Monday, 25 May 2026

For the first time after so long — peace

 There comes a strange silence after long suffering — not victory, not defeat, just stillness.

The mind is empty, relaxed. There is no pain, no target, no grief. Only a quiet flow within the fabric of space-time.

Yesterday, I walked alone through the marshes. No audience, no ambition, no race. Just water, reeds, silence, and sky. Then I saw a Eurasian wigeon standing quietly, almost as if waiting for my camera. Sometimes nature feels less like coincidence and more like recognition — as if existence itself pauses and whispers: slow down, you survived enough.






I am no longer chasing money, ranks, or the noise of the world. The exhaustion of running after things has faded. Now I only want peace, isolation, empty roads, distant birds, quiet evenings, and a mind that no longer hurts itself.

What feels like emptiness is perhaps release.

Many spend their entire lives running toward things they never truly wanted. But there comes a phase where the soul grows tired of noise. It no longer asks to conquer the world; it only asks to breathe quietly within it.

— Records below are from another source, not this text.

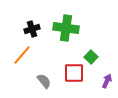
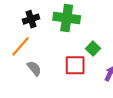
gray semicircle: (44, 81) -> (34, 68), moved

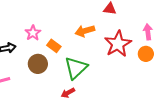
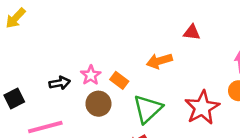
pink star: (33, 33) -> (91, 75), moved
red star: (118, 44) -> (202, 108), moved

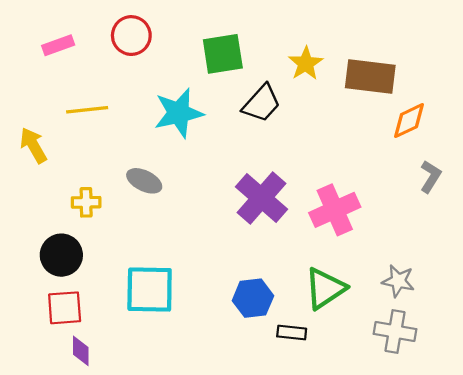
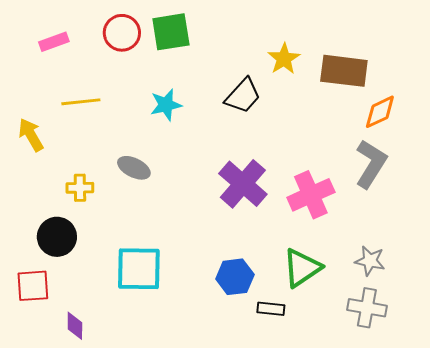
green square: (223, 54) -> (171, 32), moved
cyan star: (179, 113) -> (166, 105), size x0.7
gray L-shape: (431, 177) -> (371, 164), moved, size x1.6
red square: (65, 308) -> (33, 286), moved

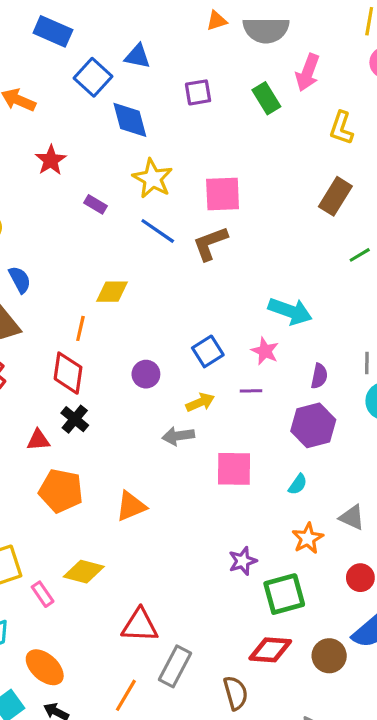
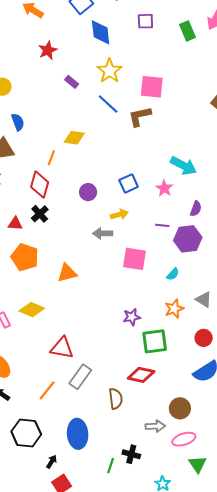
purple line: (251, 391) -> (162, 225), moved
brown circle: (329, 656) -> (180, 408), moved

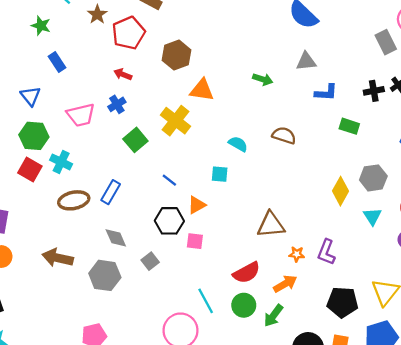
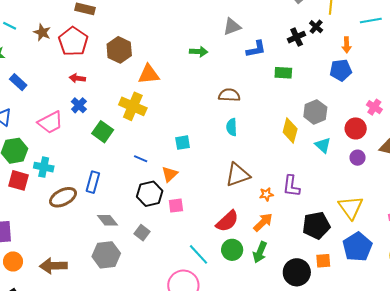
cyan semicircle: (238, 144) -> (232, 127), moved, turned -108
brown arrow: (58, 258) -> (53, 266), moved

And perhaps, for the first time in years, I am no longer fighting myself.

Saturday, 9 May 2026

The Silent Architecture of Existence

 

There is something deeply strange about anesthesia.
A blade still cuts the flesh, blood still moves through veins, the heart still beats in darkness — yet pain disappears, as if suffering itself was never inside the wound, but somewhere in the invisible bridge between body and awareness.

Perhaps the universe is built the same way.

Perhaps existence is not made only of matter, but of connection.

The stars burn endlessly in silent space, but space itself carries no voice. Between galaxies stretches an ocean so empty that even light travels for millions of years without touching anything. It is a universe filled with fire, yet drowned in silence.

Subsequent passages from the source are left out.